それはひとりでいることの、幸せにひとりでいることの、歓びに満ちて
ひとりでいることの質だ。それは無心でいることの、静寂でいることの質だ。
それはからっぽの意識の空間であり、その状況のなかで、
あなたのなかに愛が起こってくる。

そう、あなたの言うとおりだ、愛は世界でただひとつの希望だ。
そして私たちはその転回点に近づきつつある。全面的な戦争か、
それとも全面的な愛か。これはどちらを選ぶかの問題であり、
第三の選択肢はない。もはや妥協できるものはなく、あなたは真ん中に
とどまれない。人は選ばなければならない。それは生きるか死ぬかの問題だ。
戦争は死であり、愛は生命だ。

人と人との接触に関心する人々の心に在って最も重き地位を占めるものは
言うまでもなく愛の問題である。
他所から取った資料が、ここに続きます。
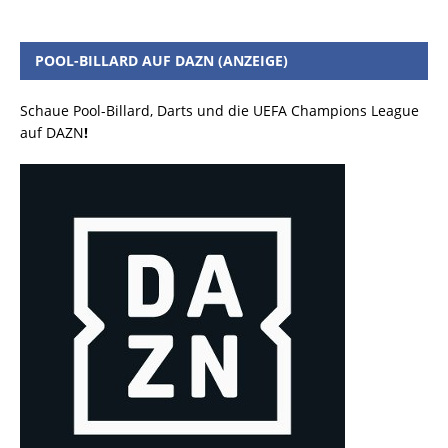
POOL-BILLARD AUF DAZN (ANZEIGE)
Schaue Pool-Billard, Darts und die UEFA Champions League
auf DAZN
!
愛は初め花やかになる一団の露のごとくに、
たのしく、胸を躍らす魅力を備えて私らの前に現れる。
愛を凝視せよ、愛を生きよ、その時私たちは初めて愛の種族に気が着くのであろう。

即ち母子の愛と、男女の愛と隣人の愛とが区別されて感ぜられるようになるだろう。
この差別の目に見えるようになるまでは愛のディレッタントである。
未だ愛を知っているとはいえない。そしてこの区別の見えるようになるには
人は多くの冷めたい涙と苦い経験を味わうものである。
愛の問題を真実に、自己の問題として生きる人は必ずこの区別が見えるように
なるに違いない。その時から後に真実の愛が生まれるのである。

音楽の世界にとって愛なくして語れるものは無い。